▶ _Records for the task_:
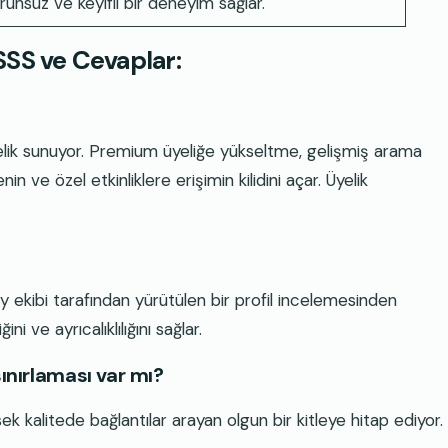
unsuz ve keyifli bir deneyim sağlar.
SSS ve Cevaplar:
 üyelik sunuyor. Premium üyeliğe yükseltme, gelişmiş arama
enin ve özel etkinliklere erişimin kilidini açar. Üyelik
y ekibi tarafından yürütülen bir profil incelemesinden
i ve ayrıcalıklılığını sağlar.
sınırlaması var mı?
ek kalitede bağlantılar arayan olgun bir kitleye hitap ediyor.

▶ _Task instructions_: Write out everything in the data word for word. Omit each picture.

▶ _Task solution_:
unsuz ve keyifli bir deneyim sağlar.
SSS ve Cevaplar:
 üyelik sunuyor. Premium üyeliğe yükseltme, gelişmiş arama
enin ve özel etkinliklere erişimin kilidini açar. Üyelik
y ekibi tarafından yürütülen bir profil incelemesinden
i ve ayrıcalıklılığını sağlar.
sınırlaması var mı?
ek kalitede bağlantılar arayan olgun bir kitleye hitap ediyor.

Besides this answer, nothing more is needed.